On November 11, 2022, the FTX group filed for Chapter 11 bankruptcy in the US. Incorporated in the Bahamas in 2019, FTX was a popular cryptocurrency exchange. The nosedive in crypto prices as well as a popular exchange going bust within three years of incorporation has worried the crypto community. They must be feeling that it makes more sense now to trust the BSE Sensex than the price of cryptos.

The reasons for the FTX collapse are all too familiar — a bad balance sheet, weak internal controls, auditors who may not have understood the world of cryptos, and innumerable high-value related party transactions. This drives home the point that irrespective of the industry, the reasons for corporate collapses are pretty much the same.

The Financial Times put out the balance sheet of FTX on the Net. It would be inappropriate to call it a balance-sheet — its just an Excel Sheet with a number of values. The sheet does not comply with the minimum requirement of a balance-sheet — the liabilities and assets do not balance.

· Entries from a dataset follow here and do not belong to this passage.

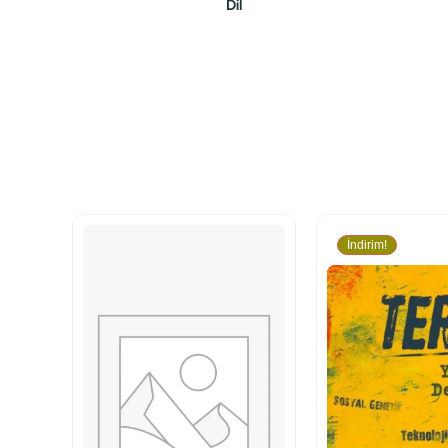
Dil
İndirim!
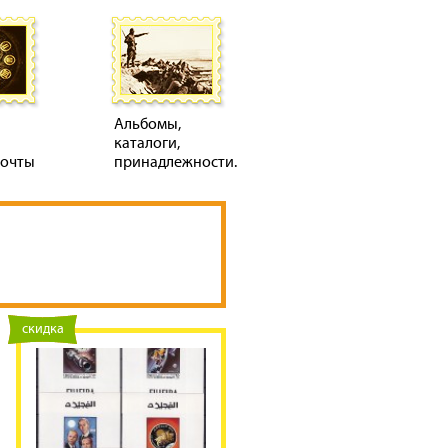
Альбомы,
каталоги,
почты
принадлежности.
новинка
скидка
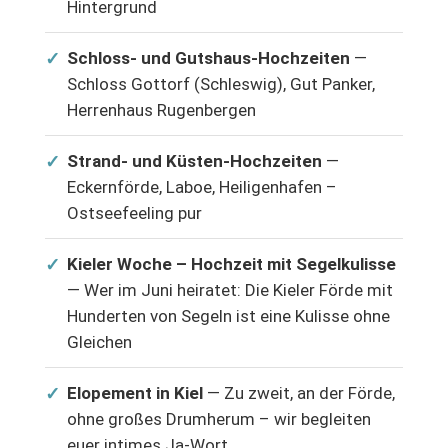
Hintergrund
✓
Schloss- und Gutshaus-Hochzeiten
—
Schloss Gottorf (Schleswig), Gut Panker,
Herrenhaus Rugenbergen
✓
Strand- und Küsten-Hochzeiten
—
Eckernförde, Laboe, Heiligenhafen –
Ostseefeeling pur
✓
Kieler Woche – Hochzeit mit Segelkulisse
— Wer im Juni heiratet: Die Kieler Förde mit
Hunderten von Segeln ist eine Kulisse ohne
Gleichen
✓
Elopement in Kiel
— Zu zweit, an der Förde,
ohne großes Drum­herum – wir begleiten
euer intimes Ja-Wort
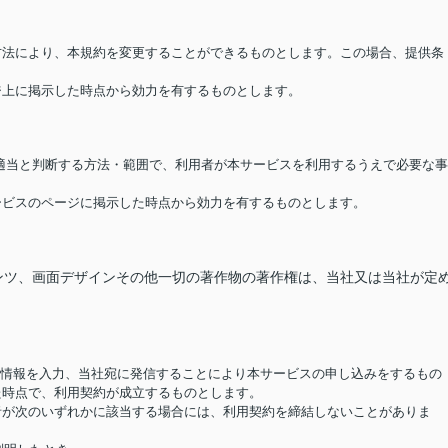
る方法により、本規約を変更することができるものとします。この場合、提供条
ージ上に掲示した時点から効力を有するものとします。
が適当と判断する方法・範囲で、利用者が本サービスを利用するうえで必要な事
サービスのページに掲示した時点から効力を有するものとします。
ンツ、画面デザインその他一切の著作物の著作権は、当社又は当社が定
要な情報を入力、当社宛に発信することにより本サービスの申し込みをするもの
た時点で、利用契約が成立するものとします。
用者が次のいずれかに該当する場合には、利用契約を締結しないことがありま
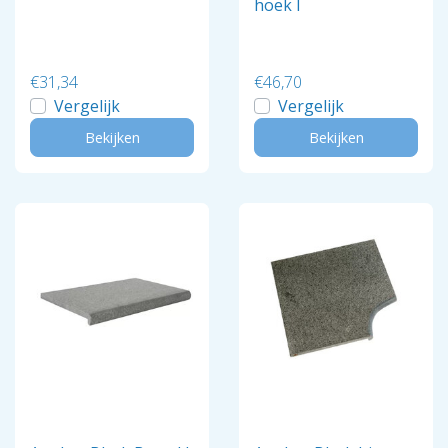
hoek I
€31,34
€46,70
Vergelijk
Vergelijk
Bekijken
Bekijken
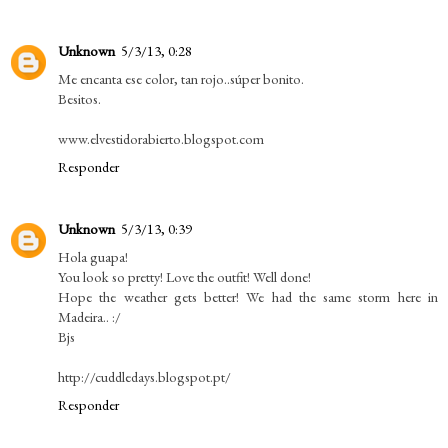
Unknown
5/3/13, 0:28
Me encanta ese color, tan rojo..súper bonito.
Besitos.
www.elvestidorabierto.blogspot.com
Responder
Unknown
5/3/13, 0:39
Hola guapa!
You look so pretty! Love the outfit! Well done!
Hope the weather gets better! We had the same storm here in
Madeira.. :/
Bjs
http://cuddledays.blogspot.pt/
Responder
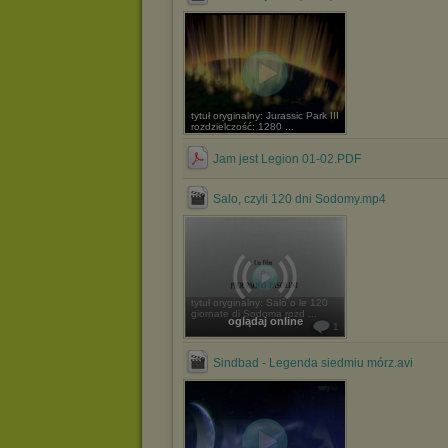
tytuł oryginalny: Jurassic Park III
rozdzielczość: 1280 ...
Jam jest Legion 01-02.PDF
Salo, czyli 120 dni Sodomy.mp4
tytuł oryginalny: Salò o le 120
giornate di Sodoma rozd ...
oglądaj online
1
Sindbad - Legenda siedmiu mórz.avi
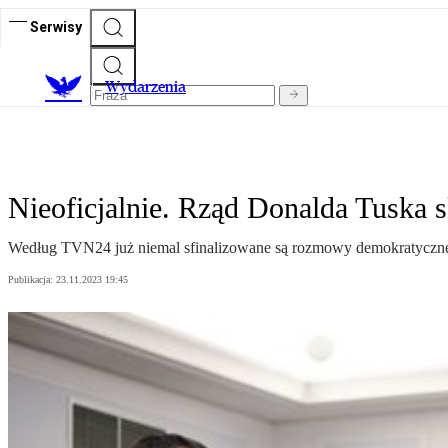
Serwisy
Wydarzenia
Nieoficjalnie. Rząd Donalda Tuska 
Według TVN24 już niemal sfinalizowane są rozmowy demokratycznej k
Publikacja:
23.11.2023 19:45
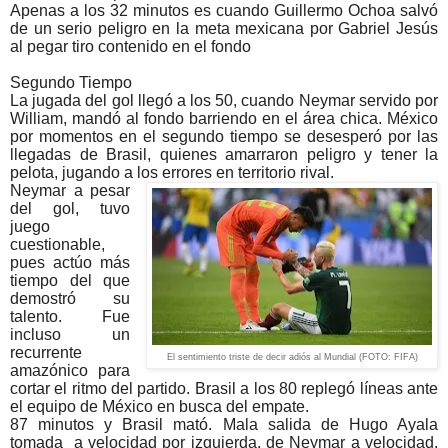
Apenas a los 32 minutos es cuando Guillermo Ochoa salvó
de un serio peligro en la meta mexicana por Gabriel Jesús
al pegar tiro contenido en el fondo
Segundo Tiempo
La jugada del gol llegó a los 50, cuando Neymar servido por
William, mandó al fondo barriendo en el área chica. México
por momentos en el segundo tiempo se desesperó por las
llegadas de Brasil, quienes amarraron peligro y tener la
pelota, jugando a los errores en territorio rival.
Neymar a pesar
del gol, tuvo
juego
cuestionable,
pues actúo más
tiempo del que
demostró su
talento. Fue
incluso un
recurrente
El sentimiento triste de decir adiós al Mundial (FOTO: FIFA)
amazónico para
cortar el ritmo del partido. Brasil a los 80 replegó líneas ante
el equipo de México en busca del empate.
87 minutos y Brasil mató. Mala salida de Hugo Ayala
tomada a velocidad por izquierda, de Neymar a velocidad,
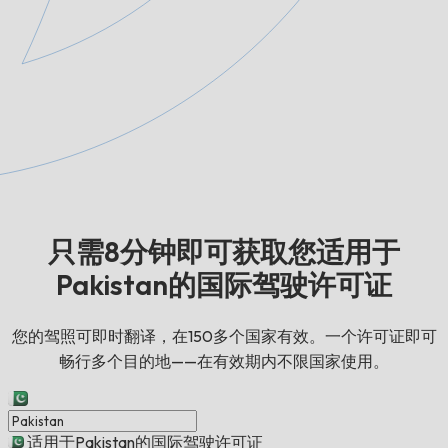
只需8分钟即可获取您适用于
Pakistan的国际驾驶许可证
您的驾照可即时翻译，在150多个国家有效。一个许可证即可
畅行多个目的地——在有效期内不限国家使用。
适用于Pakistan的国际驾驶许可证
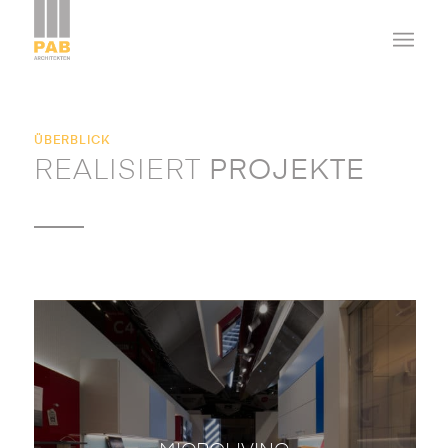
ÜBERBLICK
REALISIERT
PROJEKTE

The liabilities displayed in this sheet exceeded the assets many times over, indicating a highly leveraged financial position. Both the liabilities and the assets side of the sheet displayed ticker values. There were some bizarre notes in the sheet — one that states “all these are rough values and could be slightly off, there is also a change of typos, etc”.

Large and needless related party transactions also contributed to the fall of FTX. Certain related party entities were the initial liquidity providers and participated in majority of the market-making transactions at the inception of the exchange. Over time, other liquidity providers joined the exchange, and the percentage of trades involving related parties fell as a percentage of total revenue.

The related entities do trade for their own proprietary purposes on non-market making transactions. Liquidity provider, market making and trading exchange transactions with a related party represented about 6 per cent and 11 per cent of total exchange transaction volume for the years ended December 31, 2021 and 2020, respectively. Because the related parties were primarily market makers, which therefore generated negative commissions, net revenues (negative) for end-December 31, 2021 and 2020 were -$22 million and -$13.4 million, respectively, which represented about 2.2 per cent and 14.9 per cent of total exchange transaction revenue on an absolute basis.

Sub-standard auditors

To audit complex transactions such as cryptos, one would have thought that FTX would engage with the best auditors. However, they choose two small firms which had negative comments issued on their work by the Public Company Accounting Oversight Board (PCAOB).

In 2019, the PCAOB published its private comments about deficiencies in one of the firm’s overall quality-control processes related to its 2018 inspection because the firm hadn’t corrected the board within a year. This firm was also the auditor for Lottery.com and issued an opinion for 2021.

The lottery-sales start-up reported that it had overstated its available unrestricted cash balance by $30 million and improperly recognised revenue. There was substantial doubt about its ability to continue as a going concern. The audit firm resigned from its audit role this September, right before a class-action lawsuit was filed against Lottery.com’s executives.

The bankruptcy of FTX is bound to alert accounting regulators across the world to come out with guidelines on accounting for cryptos. Tax authorities are also bound to look at the tax aspects of these transactions. Auditors of crypto exchanges would put in cautionary paragraphs in their audit reports. Founders of crypto exchanges would be looking at these developments closely. Investors in cryptos would be looking for alternate investments that provide some stability and not rude shocks.